Jelinek si concentra su quattro vicende di cui la più importante è quella di Elisabeth Fritzl, asse portante del testo. Un’altra storia simile alla prima, ma che viene solo citata, è quella di Natascha Kampusch. Entrambe segregate in uno scantinato, la prima tenuta prigioniera dal padre per 24 anni, durante i quali metterà al mondo sette figli, mentre il padre aguzzino condurrà una vita del tutto normale con sua moglie, al piano superiore. Nello scantinato c’è uno sdoppiamento, e lo sfruttamento si trasferisce ad altre due donne prese dalla cronaca, entrambe vittime di un ulteriore tipo di sfruttamento, quello della società neocapitalista, del liberismo, della schiavitù, dell’economia. All’interno di questo scantinato le donne hanno come unico riferimento un televisore, quindi tutto è filtrato dai media. La realtà che giunge loro, dunque, è distorta, questo le porta a rinunciare ad una vita libera, perché non sanno riconoscerla”.
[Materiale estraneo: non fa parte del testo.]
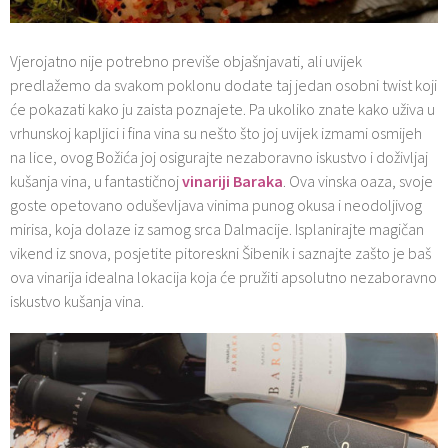
Vjerojatno nije potrebno previše objašnjavati, ali uvijek
predlažemo da svakom poklonu dodate taj jedan osobni twist koji
će pokazati kako ju zaista poznajete. Pa ukoliko znate kako uživa u
vrhunskoj kapljici i fina vina su nešto što joj uvijek izmami osmijeh
na lice, ovog Božića joj osigurajte nezaboravno iskustvo i doživljaj
kušanja vina, u fantastičnoj
vinariji Baraka
. Ova vinska oaza, svoje
goste opetovano oduševljava vinima punog okusa i neodoljivog
mirisa, koja dolaze iz samog srca Dalmacije. Isplanirajte magičan
vikend iz snova, posjetite pitoreskni Šibenik i saznajte zašto je baš
ova vinarija idealna lokacija koja će pružiti apsolutno nezaboravno
iskustvo kušanja vina.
Come è strutturata la messa in scena?
“Lo scantinato diventa un peep show, una sorta di luogo dove la platea può spiare all’interno. Il pubblico è dietro ai vetri, ma è anche dentro, diventando protagonista dello stesso gioco perverso. Voglio che si senta corresponsabile. La nostra colpa infatti è quella della deresponsabilizzazione. Di fatto non si agisce mai rispetto ai problemi perché non c’è mai un vero spirito sociale, l’uomo oggi è quello delle rivoluzioni alla tastiera, incapace di prendere decisioni”.